Everything in this repo except this statement is 99% codex. Use at your own risk.

Biscuit - a tsdb

Minimal time-series storage built on FoundationDB with a ring buffer per metric and a DataFusion-powered SQL surface.

Sample metrics UI

Zero-to-cURL quick start

This is the fastest way to experience the system: launch the Podman image, POST a few samples, and run a SQL query.
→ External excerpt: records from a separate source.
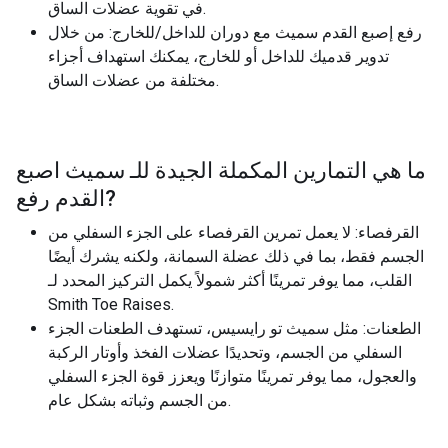
في تقوية عضلات الساق.
رفع إصبع القدم سميث مع دوران للداخل/للخارج: من خلال
تدوير قدميك للداخل أو للخارج، يمكنك استهداف أجزاء
مختلفة من عضلات الساق.
ما هي التمارين المكملة الجيدة للـ
سميث اصبع
?
القدم رفع
القرفصاء: لا يعمل تمرين القرفصاء على الجزء السفلي من
الجسم فقط، بما في ذلك عضلة السمانة، ولكنه يشرك أيضًا
القلب، مما يوفر تمرينًا أكثر شمولاً يكمل التركيز المحدد لـ
Smith Toe Raises.
الطعنات: مثل سميث تو رايسيس، تستهدف الطعنات الجزء
السفلي من الجسم، وتحديدًا عضلات الفخذ وأوتار الركبة
والعجول، مما يوفر تمرينًا متوازنًا ويعزز قوة الجزء السفلي
من الجسم وثباته بشكل عام.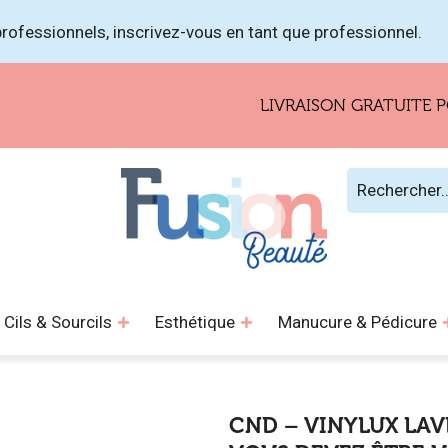
rofessionnels, inscrivez-vous en tant que professionnel.
LIVRAISON GRATUITE POUR 
Cils & Sourcils
Esthétique
Manucure & Pédicure
CND – VINYLUX LAV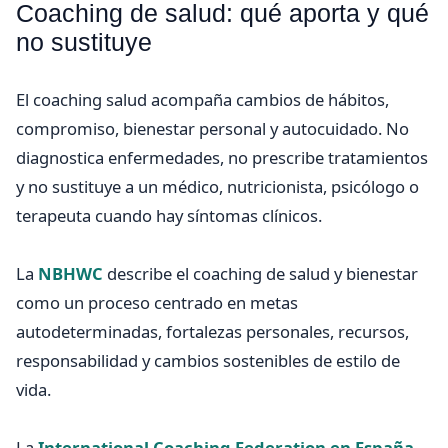
Coaching de salud: qué aporta y qué
no sustituye
El coaching salud acompaña cambios de hábitos,
compromiso, bienestar personal y autocuidado. No
diagnostica enfermedades, no prescribe tratamientos
y no sustituye a un médico, nutricionista, psicólogo o
terapeuta cuando hay síntomas clínicos.
La
NBHWC
describe el coaching de salud y bienestar
como un proceso centrado en metas
autodeterminadas, fortalezas personales, recursos,
responsabilidad y cambios sostenibles de estilo de
vida.
La
International Coaching Federation en España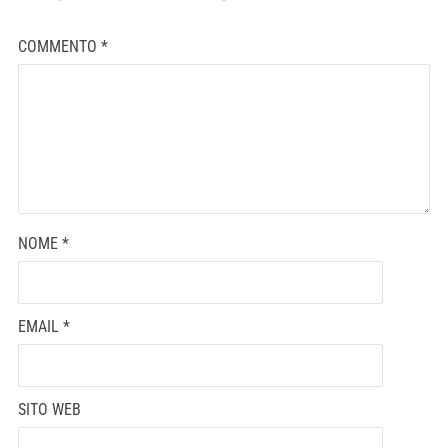
COMMENTO
*
NOME
*
EMAIL
*
SITO WEB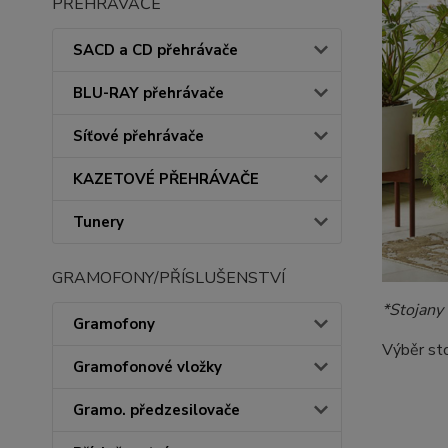
PŘEHRÁVAČE
SACD a CD přehrávače
BLU-RAY přehrávače
Síťové přehrávače
KAZETOVÉ PŘEHRÁVAČE
Tunery
GRAMOFONY/PŘÍSLUŠENSTVÍ
*Stojany
Gramofony
Výběr sto
Gramofonové vložky
Gramo. předzesilovače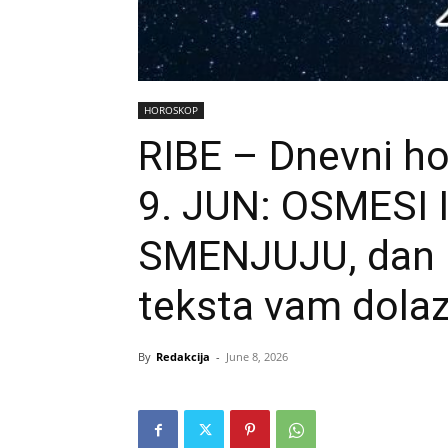
HOROSKOP
RIBE – Dnevni h
9. JUN: OSMESI
SMENJUJU, dan k
teksta vam dolaz
By
Redakcija
-
June 8, 2026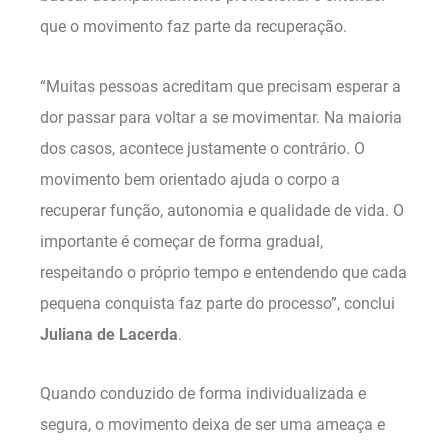
que o movimento faz parte da recuperação.
“Muitas pessoas acreditam que precisam esperar a
dor passar para voltar a se movimentar. Na maioria
dos casos, acontece justamente o contrário. O
movimento bem orientado ajuda o corpo a
recuperar função, autonomia e qualidade de vida. O
importante é começar de forma gradual,
respeitando o próprio tempo e entendendo que cada
pequena conquista faz parte do processo”, conclui
Juliana de Lacerda
.
Quando conduzido de forma individualizada e
segura, o movimento deixa de ser uma ameaça e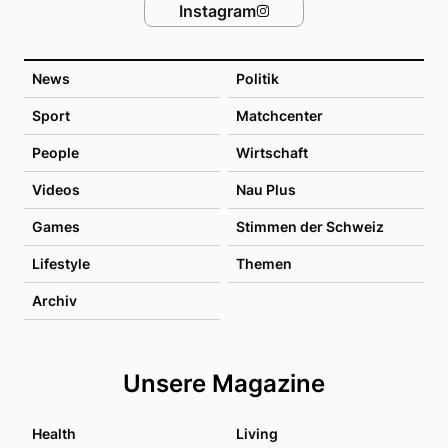
Instagram
News
Politik
Sport
Matchcenter
People
Wirtschaft
Videos
Nau Plus
Games
Stimmen der Schweiz
Lifestyle
Themen
Archiv
Unsere Magazine
Health
Living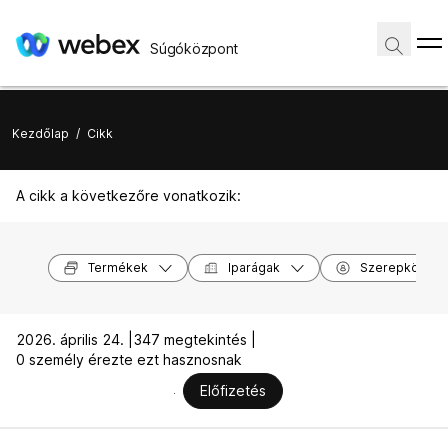
Súgóközpont
Kezdőlap
/
Cikk
A cikk a következőre vonatkozik:
Termékek
Iparágak
Szerepkörök
2026. április 24. |
347 megtekintés |
0 személy érezte ezt hasznosnak
Előfizetés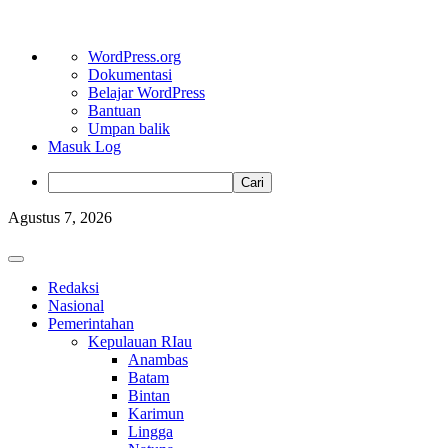
Tentang
WordPress.org
WordPress
Dokumentasi
Belajar WordPress
Bantuan
Umpan balik
Masuk Log
Cari
Skip
Agustus 7, 2026
to
content
Primary
Menu
Redaksi
Nasional
Pemerintahan
Kepulauan RIau
Anambas
Batam
Bintan
Karimun
Lingga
  1. Build and start the container

    podman build -t tsdb-proto .
    podman run --rm -it \
      --privileged \
      --security-opt seccomp=unconfined \
      -p 8000:8000 \
      -v "$(pwd):/workspace:z" \
      tsdb-proto

    The container brings up FoundationDB, the FastAPI server, and the demo collector under runit. Port 8000 now exposes the API to your host. The first startup spends a few seconds auto-configuring FoundationDB (configure new single memory), so wait until the logs go quiet before sending requests.

  2. Send a gauge datapoint

    API=http://127.0.0.1:8000
    curl -s "$API/ingest/gauge" \
      -H "Content-Type: application/json" \
      -d "{\"name\":\"cpu_percent\",\"ts\":$(date +%s),\"value\":37.5,\"tags\":{\"host\":\"demo\"}}"
  3. Look up the metric_id

    Requires jq; alternatively inspect the JSON manually.

    metric_id=$(curl -s "$API/metrics/lookup" \
      -H "Content-Type: application/json" \
      -d '{"name":"cpu_percent"}' | jq -r '.metrics[0].metric_id // empty')
    if [ -z "$metric_id" ]; then
      echo "metric cpu_percent not found (did ingest succeed?)"
      exit 1
    fi
    echo "metric_id=$metric_id"
  4. Query the samples with SQL

    start_ts=$(( $(date +%s) - 600 ))
    end_ts=$(date +%s)
    curl -s "$API/query" \
      -H "Content-Type: application/json" \
      -d "{\"metric_ids\":[$metric_id],\"start_ts\":$start_ts,\"end_ts\":$end_ts,\"sql\":\"SELECT ts, value FROM samples WHERE metric_id = $metric_id ORDER BY ts\"}" \
      | jq

    Swap in your own SQL (ts_bucket, bucket_rate, and friends are registered) or hit /metrics/$metric_id/series for pre-bucketed JSON.

  5. Open the UI

    Visit http://127.0.0.1:8000/ui in your browser to explore dashboards that read from the same API.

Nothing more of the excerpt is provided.